Furthermore, the stereotypical perceptions of ethnic minority and women impact on the management structures which has left the responsibility of recruitment and promotion to line managers who leaves women far behind in the packing order despite the gender equality policies, (Cunningham, 2000).
The changing political and legislative climate introduced by the Conservative government in the 80’s was heavily criticized by Creegan et al. (2003). They postulate that it demonised and progressively undermined the power and resource of the local authority in the introduction of the EO policies. Furthermore, they reveal that the equal pay bargaining, downsizing and competitive tendering as the regimes that increased the difficult that affected the local authority promotion of equality. Cunningham (2000) mentions that the consequences of the above prove it hard for the trade unions to defend them.
Dickens, (1999), Jewson and Mason (1994) and Hoque and Noon (2001) expressed their concerns of the UK local authority failure to live up to its expectation of good practice despite a long established EO policy. On the one hand they, postulate that the local authority commitment to EO has not diminished and suggest that there has been an improvement in the recruitment of black and visible minority staff.
In contrast, Colgan, et al (2003) refutes the above claims and insist that the 1997-99 NPM exacerbated race discrimination rather than eliminating or at least amelioration within the organisation. Their observation was further supported by the complaints from the staff about racism in the local authority which the CRE intervened. Siebert (2009) noticed that the traditional prejudice that men perform and succeed more than their counter part in public life is a barrier identified in the Scottish local authority council. It is believed that gender mainstreaming emerged as a new quality strategy which advances gender equality. In addition, Wirth (2001) reveal that the reports from the international labour office suggest that half of the world workers are segregated.
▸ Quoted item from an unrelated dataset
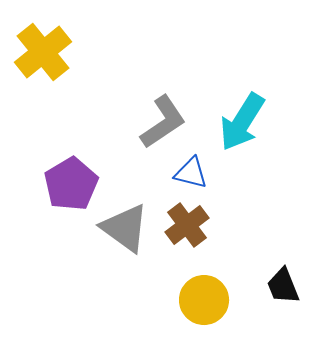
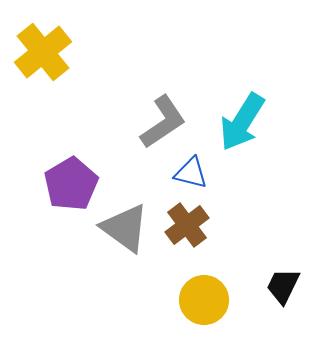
black trapezoid: rotated 48 degrees clockwise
Anker (1998) mentions that gender based occupational segregation as responsible for women disadvantaged position in the labour market.
Following the intervention by the CRE the local authority acknowledged the findings and evidence that suggested that it discriminated against the black and visibly minority and women, (Council 1999). The CRE intervention prompted a call to reinstate good practice in the local authority which was unanimously backed by all political parties in 1998. They suggest that the focus should be to eliminate institutionalised racism in the local authority employment practice. Council, (1999) also state that women highlighted the existence of discrimination within the local authority organisations on the grounds of sex. The council reported that women felt that the organisation stumbling block was a culture of white men predominance. They postulate that the majority of senior positions were held by white men leaving women in the shadows. Furthermore, they see the culture as that which is influenced by white men who measured the effectiveness of their staff on the grounds of how long they have been here; how loyal you are (i.e. not a whistle blower); how cynical you are; and how much you drink.
The revelations by the council women staff discrimination on the grounds of gender and sex suggest that line managers has adverse problems to the local authority management that contribute to gender and sex discrimination, (Glea 2000). What emerges from the above notion is that the local authority has failed to sufficiently challenge and eradicate race, gender and sex discrimination and to promote real transformation. Again, the perceived experiences by black minority ethnic, visibly minority and women remain a dent in the local authority council image in the challenge and amelioration of institutionalised discrimination. Aspinall and Mitton (2007) argued that CRE (2002) guidance set out clearly that the local council has the duty to promote the race equality, measure the progress and assessing impacts of the minority groups’ applications. Similarly, O’Cinneide (2005) concedes that the race equality as a framework seeks to promote equality to participation, equal worth as different human beings, mutual respect and representation to alleviate the impact of economic inequalities.
Jewson and Mason (1994) joined the chorus and eloquently expressed their disappointment about the companies who adopt EO policies and not put them into practice thereby becoming perpetuators of discrimination in work places. To substantiate their concern they reveal that local authorities that do not action EO policies undermine equality and equal opportunity for minority groups and women promotion to management.
The essay showed that the government has good intentions to promote equality and to ensure equal opportunity in the local authority with the introduction of various Acts and legislations geared to achieve the aforementioned objectives. However, despite such legislations in place such as CRE, EHRC and Gender equality amongst others at work places, the black and visibly minority and women are still heavily discriminated. It also emerged that equal opportunity for men and women of all walks of life is the objectives of employment guidelines and that EO policies measures are there to eradicate all forms of discrimination and to make equality cut across all employment pillars. The good practice shows patterns of black and visible ethnic minority process of inclusion and exclusion occurring and evidence that exclusion consequences is inequality in the access of resources and distribution of wealthy.